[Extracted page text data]
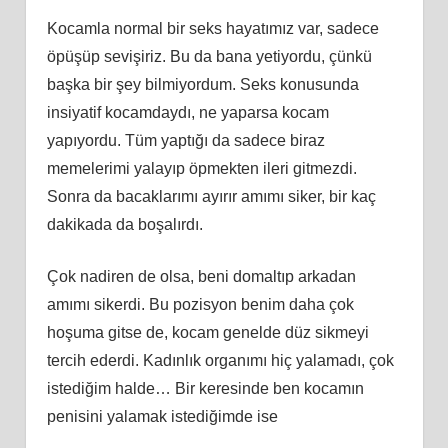
Kocamla normal bir seks hayatımız var, sadece
öpüşüp sevişiriz. Bu da bana yetiyordu, çünkü
başka bir şey bilmiyordum. Seks konusunda
insiyatif kocamdaydı, ne yaparsa kocam
yapıyordu. Tüm yaptığı da sadece biraz
memelerimi yalayıp öpmekten ileri gitmezdi.
Sonra da bacaklarımı ayırır amımı siker, bir kaç
dakikada da boşalırdı.
Çok nadiren de olsa, beni domaltıp arkadan
amımı sikerdi. Bu pozisyon benim daha çok
hoşuma gitse de, kocam genelde düz sikmeyi
tercih ederdi. Kadınlık organımı hiç yalamadı, çok
istediğim halde… Bir keresinde ben kocamın
penisini yalamak istediğimde ise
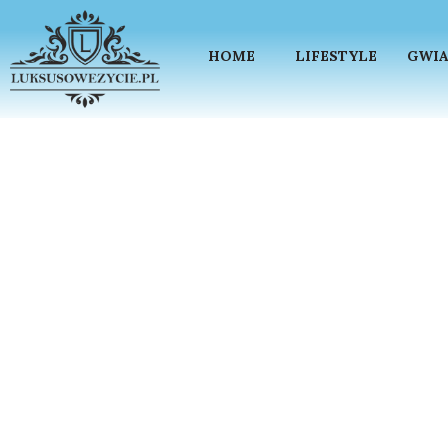
HOME
LIFESTYLE
GWIA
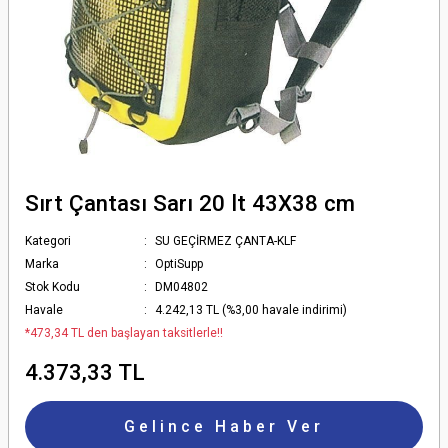
Sırt Çantası Sarı 20 lt 43X38 cm
Kategori
SU GEÇİRMEZ ÇANTA-KLF
Marka
OptiSupp
Stok Kodu
DM04802
Havale
4.242,13 TL (%3,00 havale indirimi)
*473,34 TL den başlayan taksitlerle!!
4.373,33 TL
Gelince Haber Ver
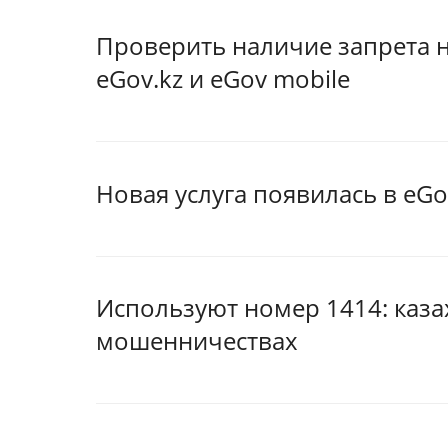
Проверить наличие запрета н
eGov.kz и eGov mobile
Новая услуга появилась в eGo
Используют номер 1414: каз
мошенничествах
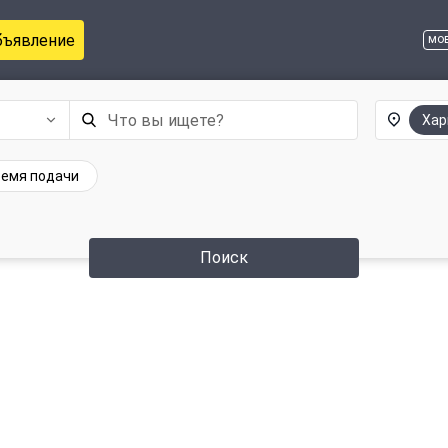
бъявление
мо
Хар
емя подачи
Поиск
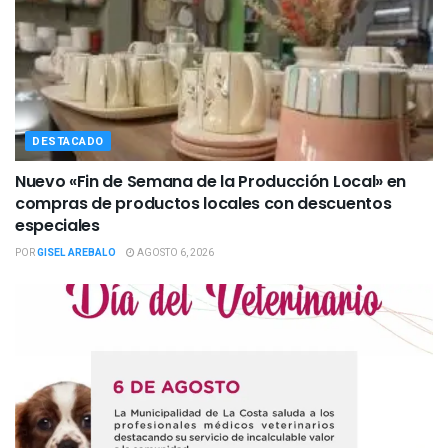
DESTACADO
Nuevo «Fin de Semana de la Producción Local» en
compras de productos locales con descuentos
especiales
POR
GISEL AREBALO
AGOSTO 6, 2026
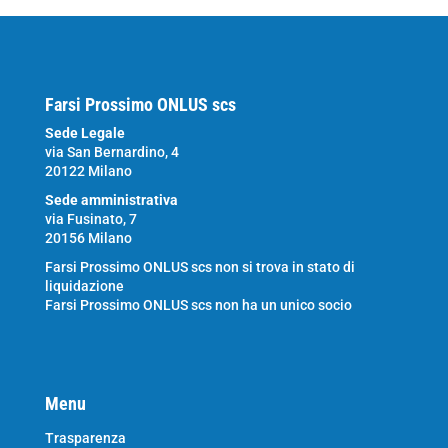
Farsi Prossimo ONLUS scs
Sede Legale
via San Bernardino, 4
20122 Milano
Sede amministrativa
via Fusinato, 7
20156 Milano
Farsi Prossimo ONLUS scs non si trova in stato di
liquidazione
Farsi Prossimo ONLUS scs non ha un unico socio
Menu
Trasparenza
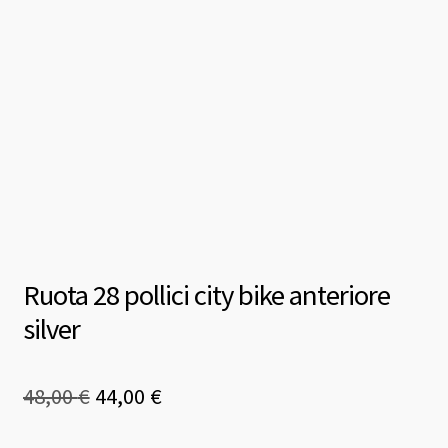
Ruota 28 pollici city bike anteriore
silver
Il
Il
48,00
€
44,00
€
prezzo
prezzo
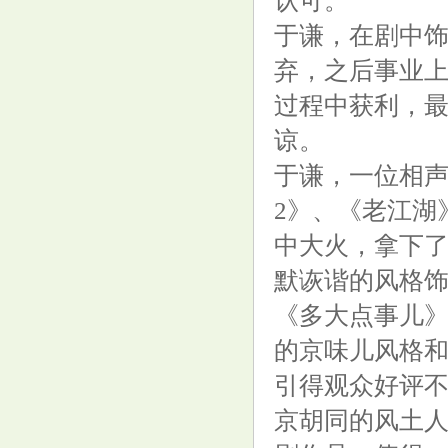
认可。
于谦，在剧中
奥运金牌榜更新, 中国豪夺5金超
弃，之后事业
美国登第1! 创3大纪录, 保底35
金
过程中获利，
谅。
于谦，一位相
2》、《老江湖
镑美技术性修正后保持看涨，首
中大火，拿下了
个阻力区1.2850-1.2860
默诙谐的风格
《多大点事儿
的京味儿风格
引得观众好评
京胡同的风土
大结局终于来了？谈判结束，马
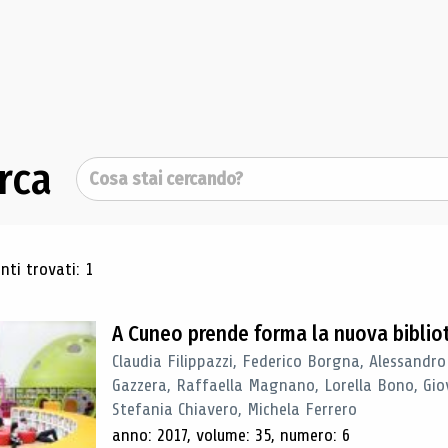
rca
Cerca
ultati di ricerca
ti trovati: 1
A Cuneo prende forma la nuova biblio
Claudia Filippazzi, Federico Borgna, Alessandro
Gazzera, Raffaella Magnano, Lorella Bono, Gio
Stefania Chiavero, Michela Ferrero
anno: 2017, volume: 35, numero: 6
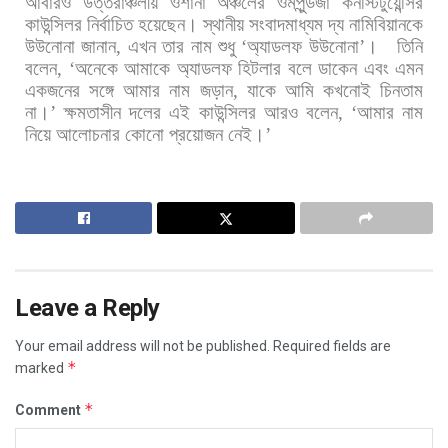
আবারও
উত্তরাঞ্চলীয়
ওশানা
অঞ্চলের
ওমপুন্ডজা
কনস্টিটুয়েন্সির
কাউন্সিলর
নির্বাচিত
হয়েছেন। স্থানীয়
সংবাদমাধ্যম
দ্য
নামিবিয়ানকে
উউনোনা
জানান
,
এখন
তার
নাম
শুধু
‘
অ্যাডলফ
উউনোনা
’
।
তিনি
বলেন
, ‘
অনেকে
আমাকে
অ্যাডলফ
হিটলার
বলে
ডাকেন
এবং
এমন
একজনের
সঙ্গে
আমার
নাম
জড়ান
,
যাকে
আমি
কখনোই
চিনতাম
না।
’
ক্ষমতাসীন
দলের
এই
কাউন্সিলর
আরও
বলেন
, ‘
আমার
নাম
নিয়ে
আলোচনার
কোনো
প্রয়োজন
নেই।
’
Leave a Reply
Your email address will not be published.
Required fields are
*
marked
*
Comment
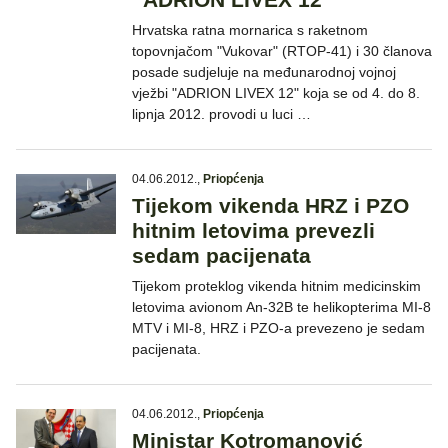
Hrvatska ratna mornarica s raketnom
topovnjačom "Vukovar" (RTOP-41) i 30 članova
posade sudjeluje na međunarodnoj vojnoj
vježbi "ADRION LIVEX 12" koja se od 4. do 8.
lipnja 2012. provodi u luci …
04.06.2012.
,
Priopćenja
Tijekom vikenda HRZ i PZO
hitnim letovima prevezli
sedam pacijenata
Tijekom proteklog vikenda hitnim medicinskim
letovima avionom An-32B te helikopterima MI-8
MTV i MI-8, HRZ i PZO-a prevezeno je sedam
pacijenata.
04.06.2012.
,
Priopćenja
Ministar Kotromanović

> **Aim of the task**: From the records above, return each line where "sedam" occurs.

> **Result of the exercise**:
sedam pacijenata
MTV i MI-8, HRZ i PZO-a prevezeno je sedam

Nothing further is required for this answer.